How to cite this URL:
Srinivas D. Management of Arteriovenous Malformations – A Sisyphean Task?. Neurol India [serial online] 2022 [cited 2023 Jan 27];70:2340-2. Available from: https://www.neurologyindia.com/text.asp?2022/70/6/2340/364081




There is scarcely any passion without struggle: Albert Camus (The myth of Sisyphus and other essays).

There has been a myriad of possibilities in the management strategies for arteriovenous malformations (AVMs) of the brain. The ideal management has remained a matter of debate over the years, partly because of the variable natural history and the risk of rupture being around 2%–4% per annum. The therapeutic options range from microsurgical resection to embolization and radiosurgery. However, the risk of curse of the Maslow's hammer looms large over the management options offered to the patient.

There has been a general agreement on the management of a ruptured Arteriovenous malformations of Brain (BAVM), with all clinicians agreeing that some form of intervention is needed as the rebleed rate is high. However, when it comes to the management of unruptured BAVMs (uBAVMs), the value of intervention is not so well accepted. The publication of a randomized trial of unruptured brain arteriovenous malformations (ARUBA) and The Scottish Intracranial Vascular Malformation Study (SIVMS) has reignited the debate about the relative value of conservative therapy and any form of intervention for uBAVMs. Although conservative management has always been a management option for selected group of uBAVMs, such as Spetzler–Martin (SM) grade IV and V AVMs, the above-mentioned studies suggest that the value of masterly inactivity (with the philosophy of “primum non nocere”)[1],[2] may also be appropriate for patients with better grade uBAVMs (namely, SM grades I, II, and III). They have forced neurosurgeons to rethink strategies which were considered to have been fairly well accepted for the management of an uBAVM. Moreover, the burden of proof now lies with the neurosurgeons to convince patients that the risks of intervention do not outweigh the risks of conservative therapy for uBAVMs.[3]

Natural history of AVMs

The risk of bleeding from intracranial AVM ranges from 2% to 4% per year.[4] The rehemorrhage rates are highest in the first year (15.4%), falling to 5.3% in the following 4 years and remaining at 1.7% after 5 years. Other risk factors for rupture of AVMs[4] include age, sex, deep location with exclusive deep venous drainage, evidence of microhemorrhage in the lesions, and large size of AVMs.

Overview of management

Historically, the rationale of management has been based on the Spencer Martin (SM) classification of AVMs. While there has been criticism over the management and classification, it still remains the basis of surgical management algorithms. The brunt of the criticism and much of the debate centered upon the status of grade III AVMs, which again were lumped together in spite of having different characteristics.[5]

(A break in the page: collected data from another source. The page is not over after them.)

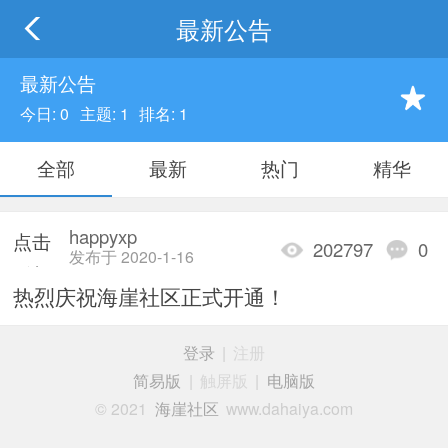
最新公告
最新公告
今日: 0
主题: 1
排名: 1
全部
最新
热门
精华
happyxp
点击
202797
0
发布于 2020-1-16
重新
热烈庆祝海崖社区正式开通！
加载
登录
|
注册
简易版
|
触屏版
|
电脑版
© 2021
海崖社区
www.dahaiya.com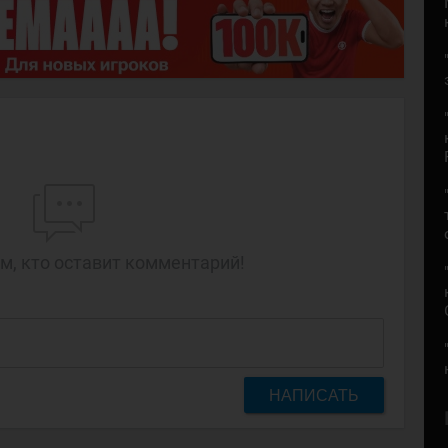
м, кто оставит комментарий!
НАПИСАТЬ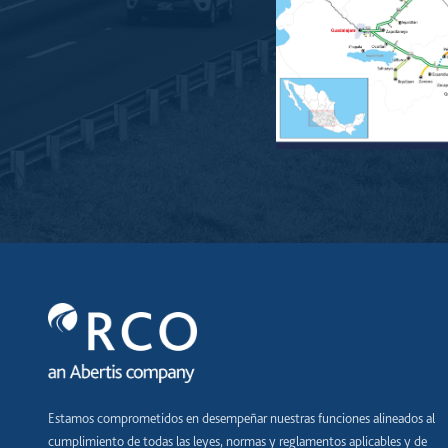
Estamos comprometidos en desempeñar nuestras funciones alineados al
cumplimiento de todas las leyes, normas y reglamentos aplicables y de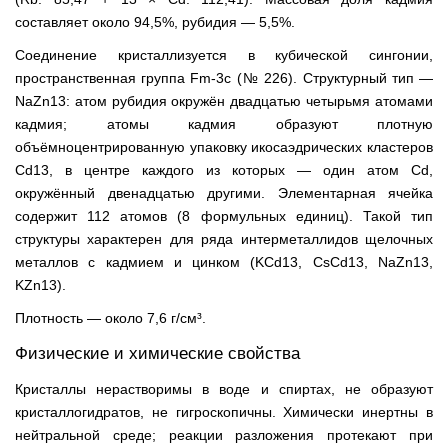
составляет около 94,5%, рубидия — 5,5%.
Соединение кристаллизуется в кубической сингонии,
пространственная группа Fm-3c (№ 226). Структурный тип —
NaZn13: атом рубидия окружён двадцатью четырьмя атомами
кадмия; атомы кадмия образуют плотную
объёмноцентрированную упаковку икосаэдрических кластеров
Cd13, в центре каждого из которых — один атом Cd,
окружённый двенадцатью другими. Элементарная ячейка
содержит 112 атомов (8 формульных единиц). Такой тип
структуры характерен для ряда интерметаллидов щелочных
металлов с кадмием и цинком (KCd13, CsCd13, NaZn13,
KZn13).
Плотность — около 7,6 г/см³.
Физические и химические свойства
Кристаллы нерастворимы в воде и спиртах, не образуют
кристаллогидратов, не гигроскопичны. Химически инертны в
нейтральной среде; реакции разложения протекают при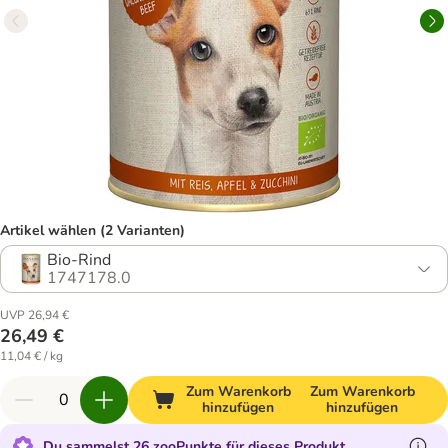
Artikel wählen (2 Varianten)
Bio-Rind
1747178.0
UVP 26,94 €
26,49 €
11,04 € / kg
Zum Warenkorb
Zum Warenkorb
hinzufügen
hinzufügen
Du sammelst 26 zooPunkte für dieses Produkt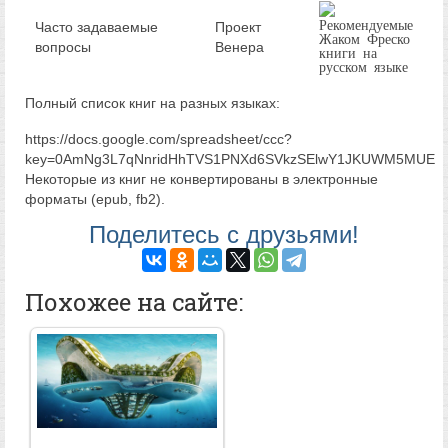
Часто задаваемые
Проект
вопросы
Венера
Полный список книг на разных языках:
https://docs.google.com/spreadsheet/ccc?
key=0AmNg3L7qNnridHhTVS1PNXd6SVkzSElwY1JKUWM5MUE
Некоторые из книг не конвертированы в электронные
форматы (epub, fb2).
Поделитесь с друзьями!
Похожее на сайте: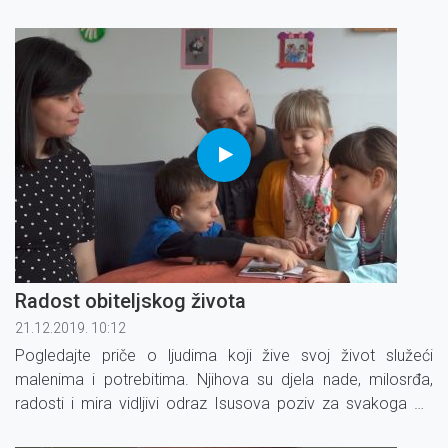
smještaj trudnica i majki u pet hrvatskih gradova među
kojima je i ona u Zagrebačkim Sesvetama.
Radost obiteljskog života
21.12.2019. 10:12
Pogledajte priče o ljudima koji žive svoj život služeći
malenima i potrebitima. Njihova su djela nade, milosrđa,
radosti i mira vidljivi odraz Isusova poziv za svakoga od
nas.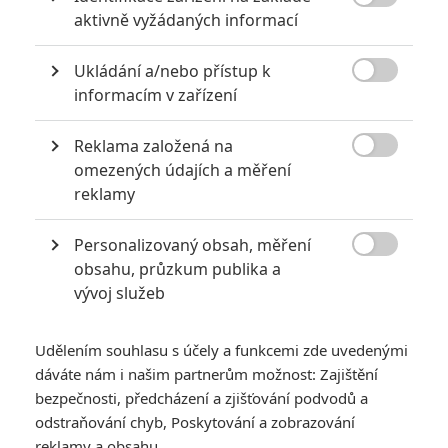

aktivně vyžádaných informací
6
Recenze: Godzilla x Kong: Nové
impérium
Ukládání a/nebo přístup k

informacím v zařízení
8
Recenze: Opičí muž
Reklama založená na

omezených údajích a měření
reklamy
POSLEDNÍ KOMENTOVANÉ
Personalizovaný obsah, měření

obsahu, průzkum publika a
3
ČLÁNEK | 01.08.2026 16:40
vývoj služeb
Marvel nečekaně zrušil již schválené pokračování
433
FILM | 01.08.2026 07:11
Udělením souhlasu s účely a funkcemi zde uvedenými
拆彈專家
dáváte nám i našim partnerům možnost: Zajištění
1
bezpečnosti, předcházení a zjišťování podvodů a
ČLÁNEK | 30.07.2026 20:14
Děti krve a kostí: Regulérní trailer představuje akční fantasy
odstraňování chyb, Poskytování a zobrazování
dobrodružství s vůní Afriky
reklamy a obsahu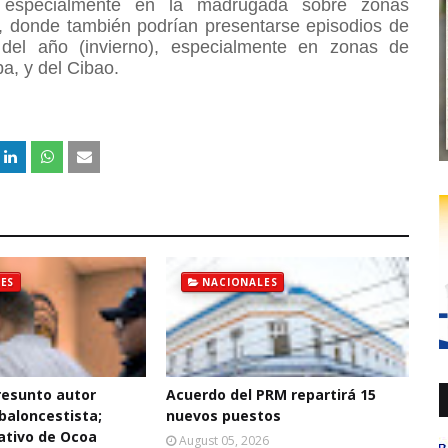
, especialmente en la madrugada sobre zonas
ís, donde también podrían presentarse episodios de
 del año (invierno), especialmente en zonas de
a, y del Cibao.
ES
NACIONALES
resunto autor
Acuerdo del PRM repartirá 15
baloncestista;
nuevos puestos
ativo de Ocoa
August 05, 2026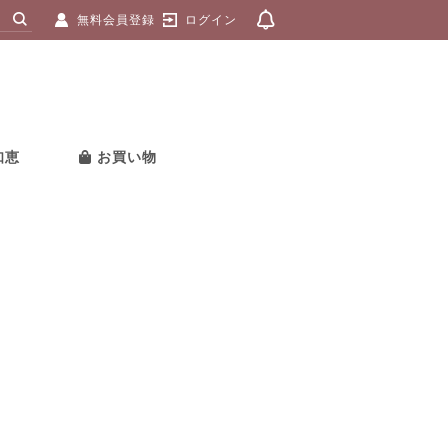
無料会員登録
ログイン
知恵
お買い物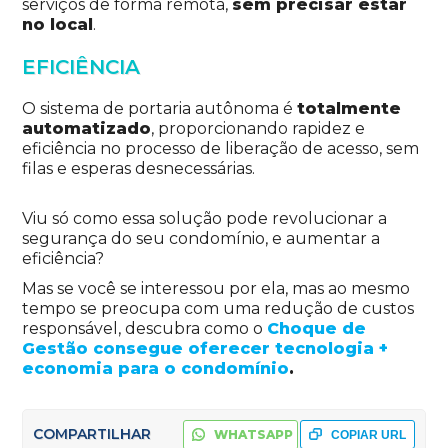
serviços de forma remota,
sem precisar estar
no local
.
EFICIÊNCIA
O sistema de portaria autônoma é
totalmente
automatizado
, proporcionando rapidez e
eficiência no processo de liberação de acesso, sem
filas e esperas desnecessárias.
Viu só como essa solução pode revolucionar a
segurança do seu condomínio, e aumentar a
eficiência?
Mas se você se interessou por ela, mas ao mesmo
tempo se preocupa com uma redução de custos
responsável, descubra como o
Choque de
Gestão consegue oferecer tecnologia +
economia para o condomínio
.
COMPARTILHAR
WHATSAPP
COPIAR URL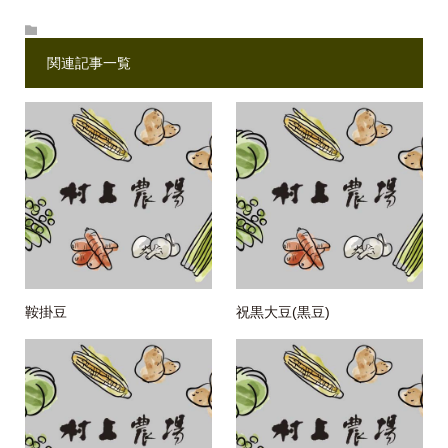
関連記事一覧
鞍掛豆
祝黒大豆(黒豆)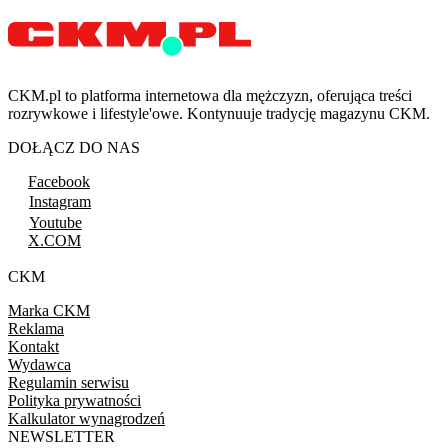
CKM.pl to platforma internetowa dla mężczyzn, oferująca treści
rozrywkowe i lifestyle'owe. Kontynuuje tradycję magazynu CKM.
DOŁĄCZ DO NAS
Facebook
Instagram
Youtube
X.COM
CKM
Marka CKM
Reklama
Kontakt
Wydawca
Regulamin serwisu
Polityka prywatności
Kalkulator wynagrodzeń
NEWSLETTER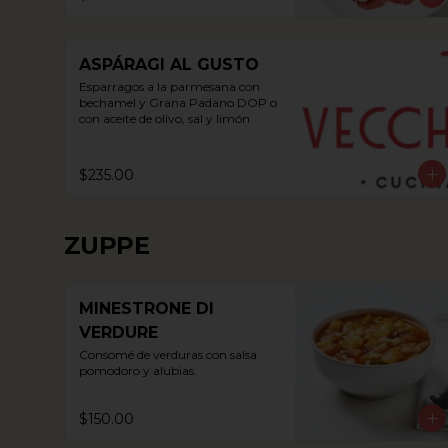
ASPÁRAGI AL GUSTO
Esparragos a la parmesana con 
bechamel y Grana Padano DOP o 
con aceite de olivo, sal y limón
$235.00
ZUPPE
MINESTRONE DI
VERDURE
Consomé de verduras con salsa 
pomodoro y alubias.
$150.00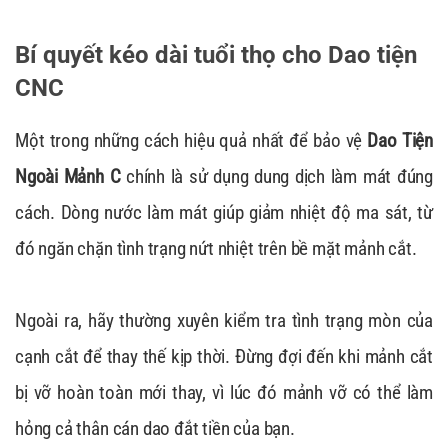
Bí quyết kéo dài tuổi thọ cho Dao tiện
CNC
Một trong những cách hiệu quả nhất để bảo vệ
Dao Tiện
Ngoài Mảnh C
chính là sử dụng dung dịch làm mát đúng
cách. Dòng nước làm mát giúp giảm nhiệt độ ma sát, từ
đó ngăn chặn tình trạng nứt nhiệt trên bề mặt mảnh cắt.
Ngoài ra, hãy thường xuyên kiểm tra tình trạng mòn của
cạnh cắt để thay thế kịp thời. Đừng đợi đến khi mảnh cắt
bị vỡ hoàn toàn mới thay, vì lúc đó mảnh vỡ có thể làm
hỏng cả thân cán dao đắt tiền của bạn.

ARUBA: Setting the cat among pigeons?

ARUBA was a prospective, multicenter, parallel design, nonblinded, randomized controlled trial.[1] The trial was prematurely stopped since the trial had shown an overwhelming superiority for the medical management arm over the outcome of any intervention in uBAVMs when looking at outcomes at 5 years. Since its publication, there have been multiple critiques and series highlighting the flaws of the ARUBA study. The European consensus conference on uBAVMs, in 2017, published a balanced set of recommendations in the light of current evidence.[6]


 » Current Management Options Top


Currently, the management of intracranial AVMs ranges from watchful conservative follow-up to using the various intervention modalities mentioned above, either alone or in combination.

Microsurgery

Microsurgical outcomes of SM grade I, grade II, and various grade III AVMs show high cure rates with low complications and immediate elimination of risk of bleed.[7] The radiological cure rate with microsurgery is 94%–100%. Surgery alone can achieve 100% angiographic obliteration in cases of unruptured surface AVMs of a diameter smaller than 3 cm and having superficial venous drainage. The AVMs of grades I, II, and III have combined surgical morbidity and mortality of less than 10%. A study reported that grade I–III AVMs had a good outcome in 89.9% of cases and significant disability occurred in 9.5% of cases with early postoperative mortality in 0.5% cases, whereas 60.7% of good functional outcome, 37.5% of significant disability, and 1.8% of postoperative mortality were reported in grade IV and V AVMs. A recent systematic review revealed the seizure-free outcomes following microsurgical resection, endovascular embolization, and stereotactic radiosurgery (SRS) were 78.3%, 62.8% and 49.3%, respectively.[8]

Radiosurgery in AVMs

AVMs with recent hemorrhage in a surgically inaccessible site are considered good candidates for SRS. For individualized decisions, the Pollock–Flickinger score[9] and SM grade[10] can be used to estimate the efficacy of radiosurgery and surgical resection.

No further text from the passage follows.